The pros and cons of using a CDN like CloudFlare with Plesk Print

Description

You would like to use Cloudflare on your domain

Compatbility of CloudFlare Features

• Source IP Masking: DNS takeover style CDNs also mask the original IPs of the visitor (and potentially attackers), making our local firewalls less effective. However for CloudFlare, we have the mod_cloudflare web server module installed on our servers so that our firewalls will not start blocking CloudFlare IPs. The module ensures our servers and firewalls see the right visitor IPs when cloudflare is active. Using DNS-takeover style CDNs that are not CloudFlare might result in firewall blocks as they do not publish IP mapping modules
• CloudFlare Cache: the "Cache Everything" option with "Edge Cache TTL" might result in significant CAPTCHA user verification. If that occurs for you, disable that aggressive level of caching in CloudFlare and instead either enable nginx caching in Plesk or if you're using WordPress, check out our guide to setting up caching with WordPress, which will be far better for performance and compatibility than Cloudflare's cache.
• CloudFlare Security: many have reported odd issues in WordPress (like with saving posts) while using any level of Cloudflare Security that isn't "Essentially Off" - our built in security solutions are far more targetted and easier to adjust when needed. We recommend using the Essentially Off security setting at Cloudflare unless you know your site is or will be under attack - in such a scenario doubling up on firewalls can't hurt.

Benefits to using CloudFlare

• Geographic Distribution: With Cloudflare, loading your site should be faster when being accessed from other continents (This is the #1 reason to use a CDN like Cloudflare)
• Possible Enhanced Security: It can provide some level of security protection
• DDoS Protection: The default settings for CloudFlare are not any more effective at blocking DDoS attacks than our built in firewalls, however the "Under Attack" mode of CloudFlare is very effective at this. If you believe your site is being targetted by a distributed denial of service attack, please enable CloudFlare and ensure the "Under Attack" mode is enabled to mitigate the issue.
• Synthetic Performance Benchmarks: Speed analysis tools like GT Metrix will give you a higher score simply for using a content delivery network (CDN), without actually measuring the real-world performance differences.

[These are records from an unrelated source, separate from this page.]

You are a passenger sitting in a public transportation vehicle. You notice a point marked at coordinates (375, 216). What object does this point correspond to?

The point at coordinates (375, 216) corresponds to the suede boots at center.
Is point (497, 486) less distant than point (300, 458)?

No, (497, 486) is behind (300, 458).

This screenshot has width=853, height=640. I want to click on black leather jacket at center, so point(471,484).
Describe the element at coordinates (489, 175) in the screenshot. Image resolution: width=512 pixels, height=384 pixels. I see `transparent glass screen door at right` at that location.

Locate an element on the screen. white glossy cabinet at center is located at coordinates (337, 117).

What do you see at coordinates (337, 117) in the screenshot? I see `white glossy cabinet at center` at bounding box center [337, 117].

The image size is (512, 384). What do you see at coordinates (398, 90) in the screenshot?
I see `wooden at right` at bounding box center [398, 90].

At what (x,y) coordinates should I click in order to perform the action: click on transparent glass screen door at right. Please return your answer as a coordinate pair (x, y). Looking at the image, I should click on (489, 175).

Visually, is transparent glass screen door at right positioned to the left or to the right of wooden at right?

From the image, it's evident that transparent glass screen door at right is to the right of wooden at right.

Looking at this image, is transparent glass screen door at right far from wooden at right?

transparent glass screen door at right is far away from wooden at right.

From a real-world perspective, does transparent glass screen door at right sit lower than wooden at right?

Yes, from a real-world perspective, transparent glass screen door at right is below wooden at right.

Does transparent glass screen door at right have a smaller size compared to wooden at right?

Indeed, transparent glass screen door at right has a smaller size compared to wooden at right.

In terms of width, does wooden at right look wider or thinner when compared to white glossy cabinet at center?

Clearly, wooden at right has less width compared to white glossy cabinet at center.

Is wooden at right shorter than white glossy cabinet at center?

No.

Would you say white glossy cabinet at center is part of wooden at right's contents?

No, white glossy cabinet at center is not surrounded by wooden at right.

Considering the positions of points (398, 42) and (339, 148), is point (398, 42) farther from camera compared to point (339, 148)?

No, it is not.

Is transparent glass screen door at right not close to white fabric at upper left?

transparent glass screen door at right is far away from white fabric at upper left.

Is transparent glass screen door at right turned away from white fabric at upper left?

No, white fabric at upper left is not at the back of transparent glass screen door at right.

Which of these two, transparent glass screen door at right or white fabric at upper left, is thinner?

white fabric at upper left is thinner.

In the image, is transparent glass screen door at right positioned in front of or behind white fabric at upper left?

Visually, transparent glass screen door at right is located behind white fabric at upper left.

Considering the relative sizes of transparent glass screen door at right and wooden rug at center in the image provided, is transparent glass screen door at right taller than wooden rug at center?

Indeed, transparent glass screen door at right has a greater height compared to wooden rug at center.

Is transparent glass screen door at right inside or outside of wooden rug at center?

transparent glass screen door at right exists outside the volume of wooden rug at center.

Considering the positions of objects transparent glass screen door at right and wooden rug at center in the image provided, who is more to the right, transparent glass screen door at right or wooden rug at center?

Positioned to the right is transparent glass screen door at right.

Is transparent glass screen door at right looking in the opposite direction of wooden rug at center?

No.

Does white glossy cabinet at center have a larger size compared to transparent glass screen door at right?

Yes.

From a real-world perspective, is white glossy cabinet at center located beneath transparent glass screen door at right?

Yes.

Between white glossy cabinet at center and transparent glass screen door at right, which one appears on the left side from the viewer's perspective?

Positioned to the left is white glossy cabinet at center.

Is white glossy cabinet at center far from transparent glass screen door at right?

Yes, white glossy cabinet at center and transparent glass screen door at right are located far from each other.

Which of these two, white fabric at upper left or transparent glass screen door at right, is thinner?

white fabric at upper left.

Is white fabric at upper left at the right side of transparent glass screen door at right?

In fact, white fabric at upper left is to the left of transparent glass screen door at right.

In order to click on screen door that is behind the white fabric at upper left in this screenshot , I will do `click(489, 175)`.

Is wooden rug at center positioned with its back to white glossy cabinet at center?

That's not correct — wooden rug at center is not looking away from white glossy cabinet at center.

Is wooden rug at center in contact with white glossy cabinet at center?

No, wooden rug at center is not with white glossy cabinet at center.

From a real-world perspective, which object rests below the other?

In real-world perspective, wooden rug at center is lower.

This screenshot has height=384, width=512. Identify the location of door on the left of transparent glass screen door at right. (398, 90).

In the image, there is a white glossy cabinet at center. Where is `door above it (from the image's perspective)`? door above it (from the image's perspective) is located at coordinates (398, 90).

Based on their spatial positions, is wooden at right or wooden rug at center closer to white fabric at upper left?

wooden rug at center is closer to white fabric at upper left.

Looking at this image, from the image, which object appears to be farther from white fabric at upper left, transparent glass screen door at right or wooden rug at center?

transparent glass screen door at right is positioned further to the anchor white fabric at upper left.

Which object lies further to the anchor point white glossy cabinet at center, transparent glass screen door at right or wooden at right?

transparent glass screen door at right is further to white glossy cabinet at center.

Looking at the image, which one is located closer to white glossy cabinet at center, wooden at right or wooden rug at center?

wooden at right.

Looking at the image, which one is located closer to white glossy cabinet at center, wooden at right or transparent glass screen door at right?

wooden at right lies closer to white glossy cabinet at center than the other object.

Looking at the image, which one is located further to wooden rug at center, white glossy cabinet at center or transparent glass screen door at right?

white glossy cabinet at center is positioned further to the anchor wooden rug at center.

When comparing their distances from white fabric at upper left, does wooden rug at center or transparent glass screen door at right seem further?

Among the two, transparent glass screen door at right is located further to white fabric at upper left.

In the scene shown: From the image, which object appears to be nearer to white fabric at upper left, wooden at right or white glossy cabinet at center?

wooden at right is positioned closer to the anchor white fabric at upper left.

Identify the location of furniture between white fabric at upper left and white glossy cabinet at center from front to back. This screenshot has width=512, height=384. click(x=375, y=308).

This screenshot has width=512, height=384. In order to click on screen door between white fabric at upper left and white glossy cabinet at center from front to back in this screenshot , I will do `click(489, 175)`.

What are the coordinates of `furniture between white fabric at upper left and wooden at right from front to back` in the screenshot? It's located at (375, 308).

Downsides to using CloudFlare

• Local Traffic Might be Slower: If your website visitors are mostly local and the CDN's nearest server is farther or has worse connectivity than our servers in Montreal, then it'll actually slow down your site.
• Difficulty with Troubleshooting: Because you're adding yet another layer to the way your website loads, troubleshooting issues becomes very difficult. If your site goes down, it's rare that we can help as issues like this are more commonly a problem with the CDN
• More Manual DNS Work: Because these types of CDNs like CloudFlare take over your DNS, when you add sub-domains or make changes to your DNS records in Plesk you will find they do not become live until you've also changed them in the CDN's panel. Similarly, changing name servers to your CDN's may reset your MX records, resulting in incoming mail no longer functioning after enabling the CDN unless you explicitly create those records manually.
• Conflicts: There are often conflicts between CloudFlare's aggressive caching and security solutions when used in combination with our own caching and security solutions. We have frequently found our own solutions to outperform those of Cloudflare.

Because of these downsides, having CloudFlare enabled has on many occasions delayed resolution of issues and made narrowing down problems extremely time consuming and/or costly for our customers.

You've probably seen other hosts recommending Cloudflare. We don't need to do this because we include solutions with our hosting for most of what Cloudflare can do for your website:

1. Faster Website Speed: If your target audience is in North America or Europe, Cloudflare isn't likely to provide much of a speed benefit. If you're using WordPress, try using our optimization guide here instead: our server optimizations are compatible with common caching plugins like WP Super Cache and WP Rocket.
2. You have customers globally: Try a CDN that doesn't take over your DNS instead, like MaxCDN, BunnyCDN, or RocketCDN. Please consult the documentation for your caching system (ex: WP Super Cache or WP Rocket for WordPress) to learn how best to integrate.
3. Enhanced Security: We use the Imunify360 security layer on our shared servers (and it's available to purchase for our VPS offerings as well). This provides equivalent or better functionality compared to Cloudflare's firewall. The singular exception to this is if your site is being attacked by thousands of different IPs: a DDoS or distributed denial of service attack. Please see the DDoS Protection benefit above for details.